Try it
Your answer must be the lines from the start of the records through the line with "引用：VOUGUE GIRL", exactly as written, without the pictures.

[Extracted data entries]
= = = = = = =
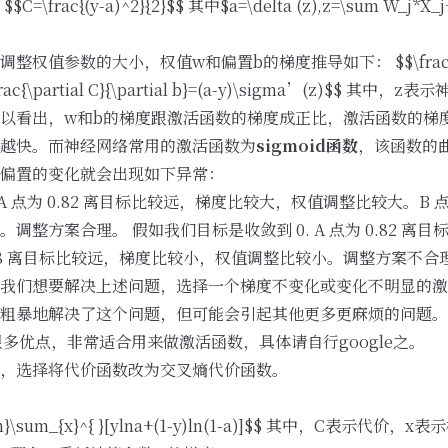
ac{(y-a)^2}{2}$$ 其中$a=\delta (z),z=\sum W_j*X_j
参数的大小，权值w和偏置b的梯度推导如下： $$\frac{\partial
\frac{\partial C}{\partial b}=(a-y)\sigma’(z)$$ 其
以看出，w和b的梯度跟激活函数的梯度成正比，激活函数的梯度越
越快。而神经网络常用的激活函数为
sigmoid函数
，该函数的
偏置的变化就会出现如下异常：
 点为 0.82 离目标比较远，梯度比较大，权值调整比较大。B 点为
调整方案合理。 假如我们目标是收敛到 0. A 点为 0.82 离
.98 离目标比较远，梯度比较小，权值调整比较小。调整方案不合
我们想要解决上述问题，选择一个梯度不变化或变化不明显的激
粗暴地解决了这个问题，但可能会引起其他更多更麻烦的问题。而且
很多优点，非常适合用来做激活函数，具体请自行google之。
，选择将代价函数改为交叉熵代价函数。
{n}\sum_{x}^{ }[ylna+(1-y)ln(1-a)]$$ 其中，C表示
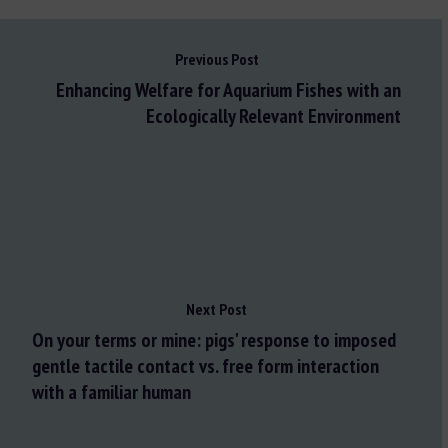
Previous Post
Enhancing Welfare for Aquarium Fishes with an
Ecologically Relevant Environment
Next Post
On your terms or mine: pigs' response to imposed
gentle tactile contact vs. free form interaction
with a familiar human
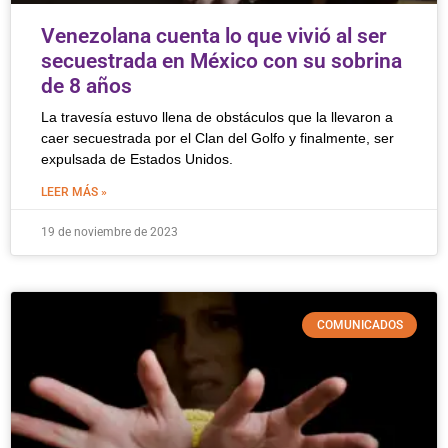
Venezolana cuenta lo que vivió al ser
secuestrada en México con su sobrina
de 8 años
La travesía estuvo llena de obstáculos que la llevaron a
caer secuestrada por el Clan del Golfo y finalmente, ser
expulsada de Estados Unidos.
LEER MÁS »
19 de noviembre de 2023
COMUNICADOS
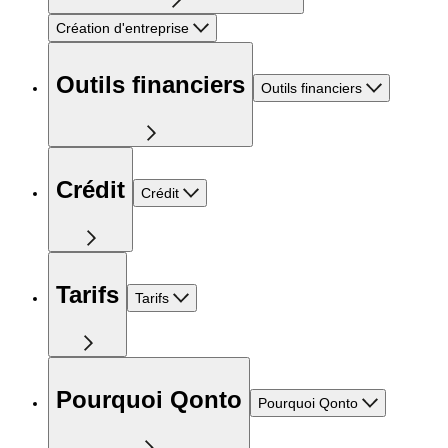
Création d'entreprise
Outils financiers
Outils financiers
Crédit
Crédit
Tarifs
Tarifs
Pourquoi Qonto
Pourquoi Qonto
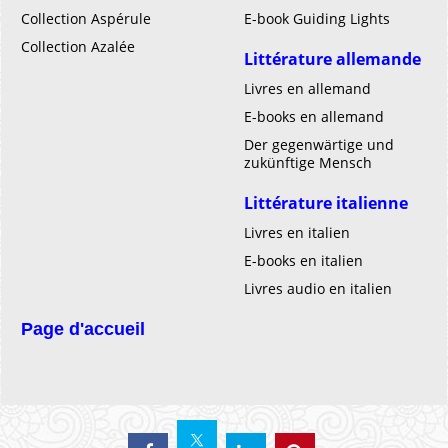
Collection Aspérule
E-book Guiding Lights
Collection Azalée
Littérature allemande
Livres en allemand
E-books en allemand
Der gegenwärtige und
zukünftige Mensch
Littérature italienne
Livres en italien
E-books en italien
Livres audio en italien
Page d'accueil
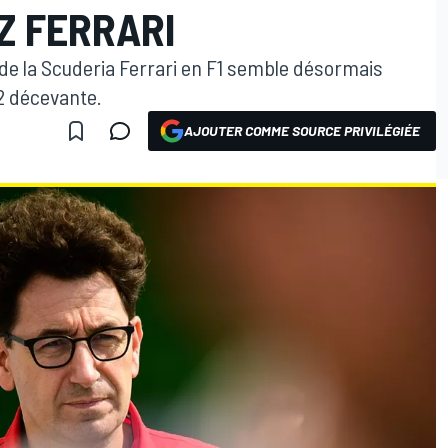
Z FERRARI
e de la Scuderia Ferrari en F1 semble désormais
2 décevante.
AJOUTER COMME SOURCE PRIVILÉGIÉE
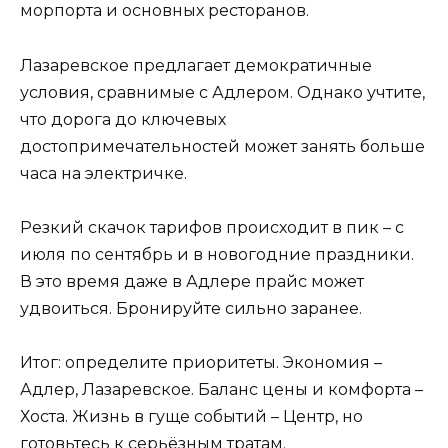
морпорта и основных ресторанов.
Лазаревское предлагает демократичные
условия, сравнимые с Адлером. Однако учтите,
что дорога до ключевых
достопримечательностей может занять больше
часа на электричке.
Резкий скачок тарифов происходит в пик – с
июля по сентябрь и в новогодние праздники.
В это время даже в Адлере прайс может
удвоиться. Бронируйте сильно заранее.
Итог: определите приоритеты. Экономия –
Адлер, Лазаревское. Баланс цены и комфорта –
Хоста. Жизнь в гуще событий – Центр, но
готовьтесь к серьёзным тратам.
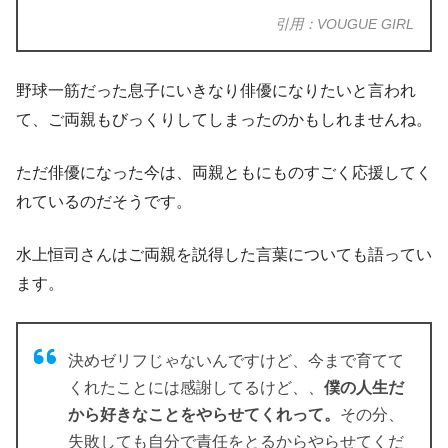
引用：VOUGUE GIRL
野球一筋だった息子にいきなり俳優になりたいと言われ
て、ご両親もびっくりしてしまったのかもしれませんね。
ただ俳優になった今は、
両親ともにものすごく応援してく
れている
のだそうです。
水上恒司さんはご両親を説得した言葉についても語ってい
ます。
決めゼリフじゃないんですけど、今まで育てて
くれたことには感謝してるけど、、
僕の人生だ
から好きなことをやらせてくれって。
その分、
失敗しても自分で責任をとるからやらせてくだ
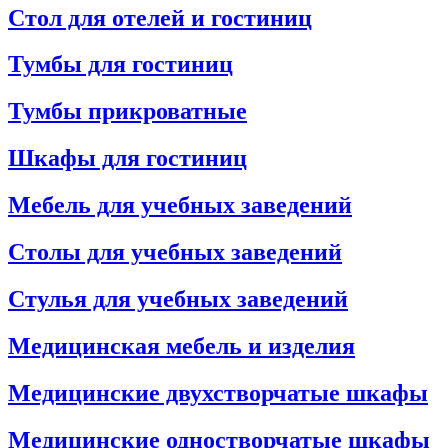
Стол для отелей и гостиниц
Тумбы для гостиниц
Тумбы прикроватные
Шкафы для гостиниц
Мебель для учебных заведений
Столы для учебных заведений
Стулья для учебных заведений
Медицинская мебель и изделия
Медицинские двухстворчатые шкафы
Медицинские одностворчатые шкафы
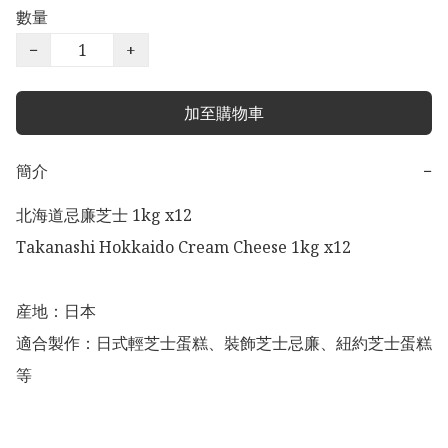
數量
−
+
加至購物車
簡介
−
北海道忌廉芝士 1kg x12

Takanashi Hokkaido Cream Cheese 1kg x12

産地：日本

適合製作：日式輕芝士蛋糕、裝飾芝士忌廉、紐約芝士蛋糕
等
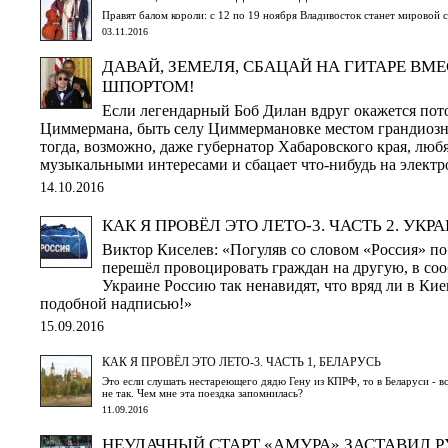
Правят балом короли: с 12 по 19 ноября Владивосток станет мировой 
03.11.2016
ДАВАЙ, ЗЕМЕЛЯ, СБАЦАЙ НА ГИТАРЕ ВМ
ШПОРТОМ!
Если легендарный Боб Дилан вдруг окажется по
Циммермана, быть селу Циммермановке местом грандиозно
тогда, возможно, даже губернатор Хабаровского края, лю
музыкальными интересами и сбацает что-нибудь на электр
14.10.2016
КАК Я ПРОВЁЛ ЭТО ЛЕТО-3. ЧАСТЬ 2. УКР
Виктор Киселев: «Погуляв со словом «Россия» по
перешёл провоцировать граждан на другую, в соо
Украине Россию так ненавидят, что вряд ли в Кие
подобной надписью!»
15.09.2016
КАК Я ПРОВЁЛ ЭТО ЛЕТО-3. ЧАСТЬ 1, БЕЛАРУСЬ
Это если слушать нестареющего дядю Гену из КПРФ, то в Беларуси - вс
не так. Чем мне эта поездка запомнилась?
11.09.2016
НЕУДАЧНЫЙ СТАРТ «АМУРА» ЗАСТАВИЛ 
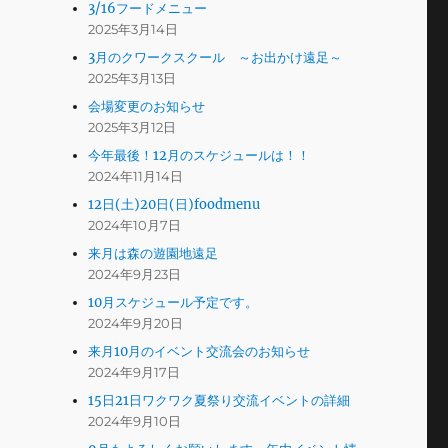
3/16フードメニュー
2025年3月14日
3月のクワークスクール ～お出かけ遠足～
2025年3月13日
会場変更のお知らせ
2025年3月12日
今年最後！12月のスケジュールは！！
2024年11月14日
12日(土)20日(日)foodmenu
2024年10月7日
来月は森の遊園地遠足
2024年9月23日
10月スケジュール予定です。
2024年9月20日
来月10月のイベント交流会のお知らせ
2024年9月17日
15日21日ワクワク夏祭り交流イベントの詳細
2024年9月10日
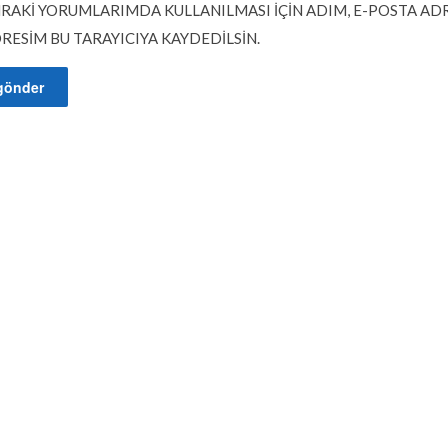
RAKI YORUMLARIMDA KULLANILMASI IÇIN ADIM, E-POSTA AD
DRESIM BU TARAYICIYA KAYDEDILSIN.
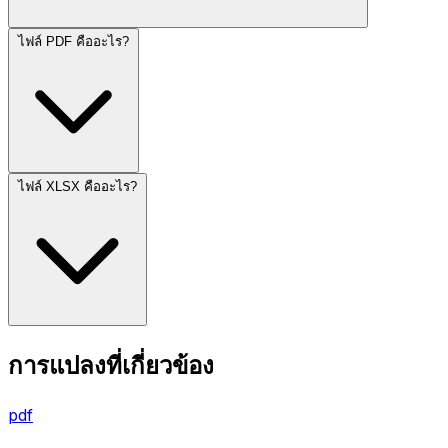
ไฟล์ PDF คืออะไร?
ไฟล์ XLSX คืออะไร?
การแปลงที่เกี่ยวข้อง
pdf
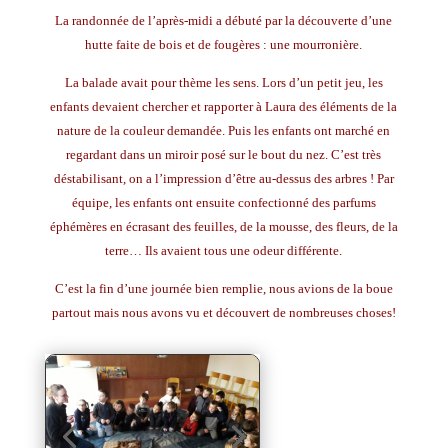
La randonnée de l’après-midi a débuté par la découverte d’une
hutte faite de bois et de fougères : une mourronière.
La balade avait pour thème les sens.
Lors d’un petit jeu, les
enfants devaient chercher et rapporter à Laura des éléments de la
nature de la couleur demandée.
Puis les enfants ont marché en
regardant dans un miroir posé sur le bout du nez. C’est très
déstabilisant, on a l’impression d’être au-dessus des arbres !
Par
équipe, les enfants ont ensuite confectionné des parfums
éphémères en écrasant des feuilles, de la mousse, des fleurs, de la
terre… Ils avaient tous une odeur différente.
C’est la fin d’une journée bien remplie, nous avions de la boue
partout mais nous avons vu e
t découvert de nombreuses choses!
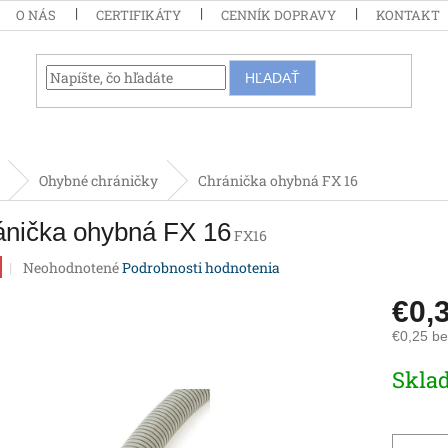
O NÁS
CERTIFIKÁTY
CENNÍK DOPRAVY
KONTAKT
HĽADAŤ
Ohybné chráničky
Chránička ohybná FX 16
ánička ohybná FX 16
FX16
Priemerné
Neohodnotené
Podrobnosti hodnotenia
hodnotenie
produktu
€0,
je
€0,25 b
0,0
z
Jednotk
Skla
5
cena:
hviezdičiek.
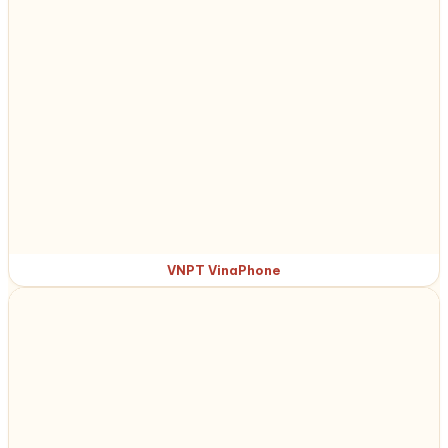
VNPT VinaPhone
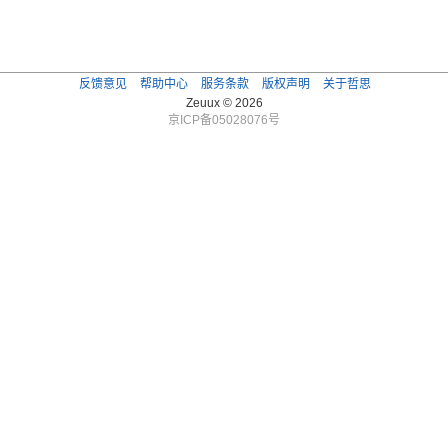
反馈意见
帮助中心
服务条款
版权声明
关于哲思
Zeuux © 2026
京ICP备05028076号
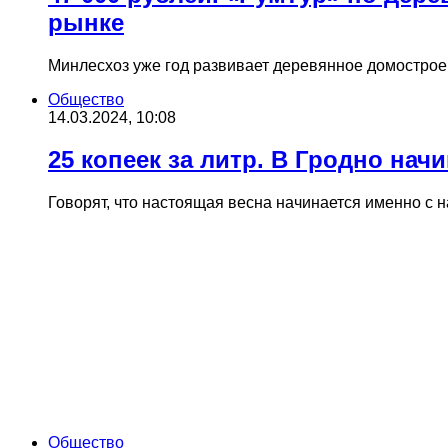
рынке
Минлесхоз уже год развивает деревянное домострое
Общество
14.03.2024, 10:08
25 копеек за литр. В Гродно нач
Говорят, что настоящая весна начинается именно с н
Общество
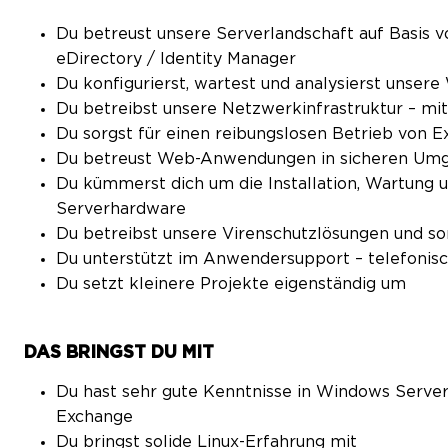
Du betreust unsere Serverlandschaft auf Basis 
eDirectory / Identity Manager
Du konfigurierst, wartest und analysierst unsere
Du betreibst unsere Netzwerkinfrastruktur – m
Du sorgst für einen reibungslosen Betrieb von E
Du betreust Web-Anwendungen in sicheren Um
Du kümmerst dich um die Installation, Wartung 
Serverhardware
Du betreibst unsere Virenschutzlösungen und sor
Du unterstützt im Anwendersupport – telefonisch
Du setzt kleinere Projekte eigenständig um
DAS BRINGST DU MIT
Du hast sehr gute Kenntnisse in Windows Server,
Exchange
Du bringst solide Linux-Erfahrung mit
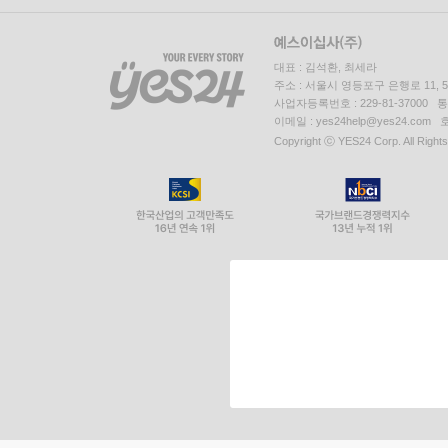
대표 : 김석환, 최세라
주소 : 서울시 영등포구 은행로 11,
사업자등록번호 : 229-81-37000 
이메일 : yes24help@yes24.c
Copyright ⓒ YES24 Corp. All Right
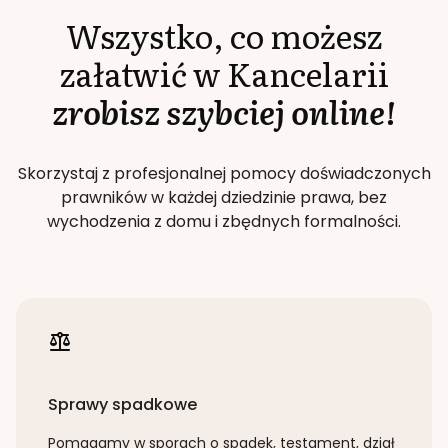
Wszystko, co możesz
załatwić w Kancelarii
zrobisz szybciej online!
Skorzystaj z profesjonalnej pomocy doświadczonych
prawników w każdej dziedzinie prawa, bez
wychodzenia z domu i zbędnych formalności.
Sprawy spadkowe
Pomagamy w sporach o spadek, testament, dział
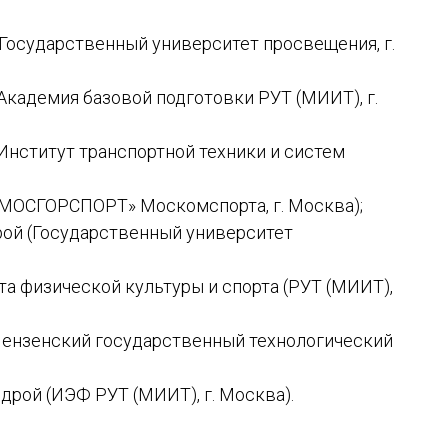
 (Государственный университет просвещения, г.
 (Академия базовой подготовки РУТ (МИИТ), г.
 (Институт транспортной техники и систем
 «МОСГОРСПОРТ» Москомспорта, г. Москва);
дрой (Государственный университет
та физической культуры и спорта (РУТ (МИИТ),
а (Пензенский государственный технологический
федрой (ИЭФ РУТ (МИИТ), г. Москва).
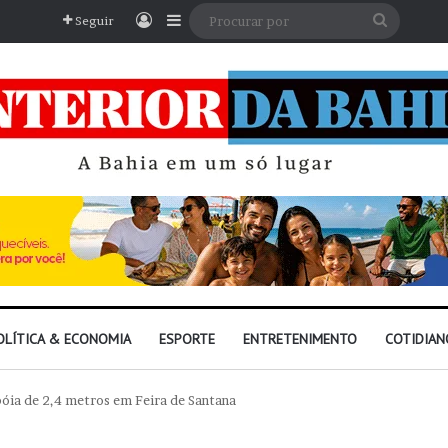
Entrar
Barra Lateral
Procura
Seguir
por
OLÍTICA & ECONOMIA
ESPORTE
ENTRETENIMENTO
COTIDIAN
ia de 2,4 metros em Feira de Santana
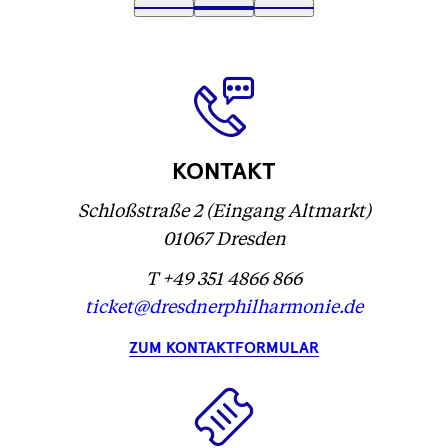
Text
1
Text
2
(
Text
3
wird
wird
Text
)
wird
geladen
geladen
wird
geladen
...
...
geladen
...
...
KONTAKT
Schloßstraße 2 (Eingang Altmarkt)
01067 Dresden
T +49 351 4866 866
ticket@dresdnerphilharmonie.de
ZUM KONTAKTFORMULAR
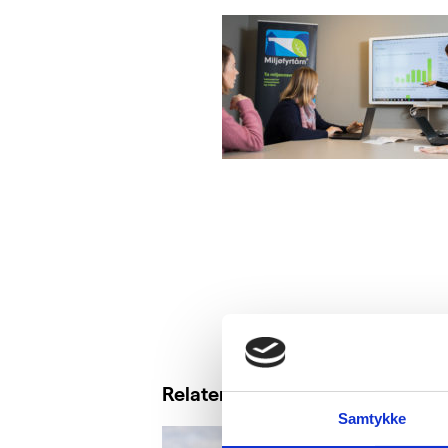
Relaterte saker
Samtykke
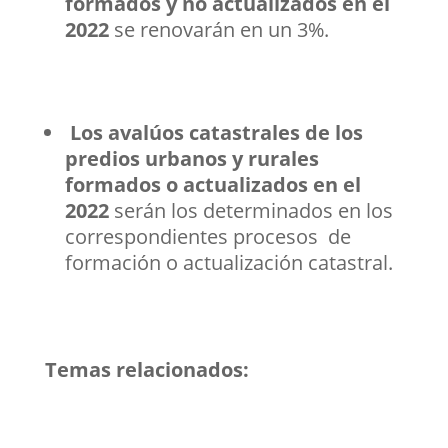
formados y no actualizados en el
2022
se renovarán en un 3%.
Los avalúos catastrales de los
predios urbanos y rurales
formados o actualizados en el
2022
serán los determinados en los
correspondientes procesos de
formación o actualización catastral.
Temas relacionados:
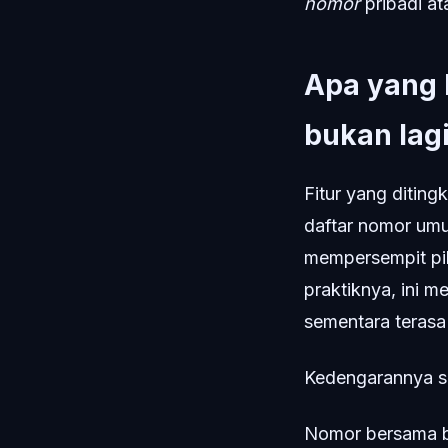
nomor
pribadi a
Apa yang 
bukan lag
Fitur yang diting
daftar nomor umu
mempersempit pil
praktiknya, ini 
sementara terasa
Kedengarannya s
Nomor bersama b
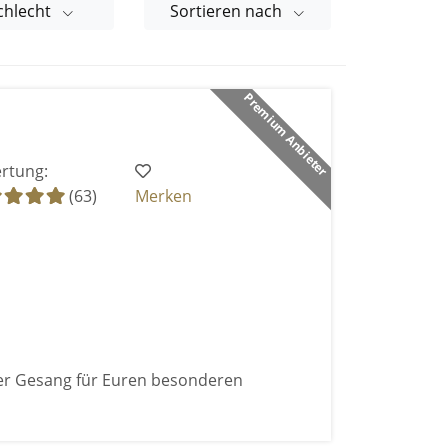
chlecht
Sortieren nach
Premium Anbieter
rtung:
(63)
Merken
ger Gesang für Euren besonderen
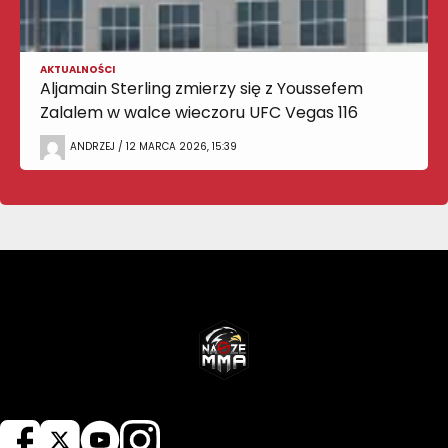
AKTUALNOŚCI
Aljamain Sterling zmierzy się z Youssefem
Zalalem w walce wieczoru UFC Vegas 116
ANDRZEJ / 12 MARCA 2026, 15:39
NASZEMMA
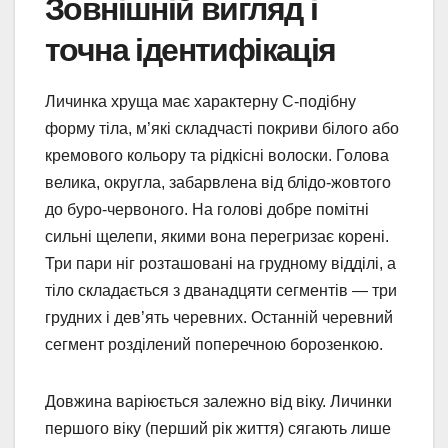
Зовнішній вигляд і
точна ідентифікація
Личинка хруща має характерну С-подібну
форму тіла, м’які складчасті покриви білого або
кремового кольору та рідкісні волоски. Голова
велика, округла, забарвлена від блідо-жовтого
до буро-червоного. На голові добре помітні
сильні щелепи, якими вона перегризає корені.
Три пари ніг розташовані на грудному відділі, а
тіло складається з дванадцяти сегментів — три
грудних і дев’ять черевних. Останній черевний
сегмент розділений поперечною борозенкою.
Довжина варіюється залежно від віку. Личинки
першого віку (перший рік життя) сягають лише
= = = = = = =
Problem solution
ac{(y-a)^2}{2}$$ 其中$a=\delta (z),z=\sum W_j*X_j
参数的大小，权值w和偏置b的梯度推导如下： $$\frac{\partial
\frac{\partial C}{\partial b}=(a-y)\sigma’(z)$$ 其
以看出，w和b的梯度跟激活函数的梯度成正比，激活函数的梯度越
越快。而神经网络常用的激活函数为
sigmoid函数
，该函数的
偏置的变化就会出现如下异常：
 点为 0.82 离目标比较远，梯度比较大，权值调整比较大。B 点为
调整方案合理。 假如我们目标是收敛到 0. A 点为 0.82 离
.98 离目标比较远，梯度比较小，权值调整比较小。调整方案不合
我们想要解决上述问题，选择一个梯度不变化或变化不明显的激
粗暴地解决了这个问题，但可能会引起其他更多更麻烦的问题。而且
很多优点，非常适合用来做激活函数，具体请自行google之。
，选择将代价函数改为交叉熵代价函数。
{n}\sum_{x}^{ }[ylna+(1-y)ln(1-a)]$$ 其中，C表示
Previous Post
Enhancing Welfare for Aquarium Fishes with an
Ecologically Relevant Environment
Next Post
On your terms or mine: pigs' response to imposed
gentle tactile contact vs. free form interaction
with a familiar human
Venezolana cuenta lo que vivió al ser
secuestrada en México con su sobrina
de 8 años
La travesía estuvo llena de obstáculos que la llevaron a
caer secuestrada por el Clan del Golfo y finalmente, ser
expulsada de Estados Unidos.
LEER MÁS »
19 de noviembre de 2023
COMUNICADOS
Création d'entreprise
Outils financiers
Outils financiers
Crédit
Crédit
Tarifs
Tarifs
Pourquoi Qonto
Pourquoi Qonto
Collection Aspérule
E-book Guiding Lights
Collection Azalée
Littérature allemande
Livres en allemand
E-books en allemand
Der gegenwärtige und
zukünftige Mensch
Littérature italienne
Livres en italien
E-books en italien
Livres audio en italien
Page d'accueil
Z FERRARI
e de la Scuderia Ferrari en F1 semble désormais
2 décevante.
AJOUTER COMME SOURCE PRIVILÉGIÉE
морпорта и основных ресторанов.
Лазаревское предлагает демократичные
условия, сравнимые с Адлером. Однако учтите,
что дорога до ключевых
достопримечательностей может занять больше
часа на электричке.
Резкий скачок тарифов происходит в пик – с
июля по сентябрь и в новогодние праздники.
В это время даже в Адлере прайс может
удвоиться. Бронируйте сильно заранее.
Итог: определите приоритеты. Экономия –
Адлер, Лазаревское. Баланс цены и комфорта –
Хоста. Жизнь в гуще событий – Центр, но
готовьтесь к серьёзным тратам.
引用：VOUGUE GIRL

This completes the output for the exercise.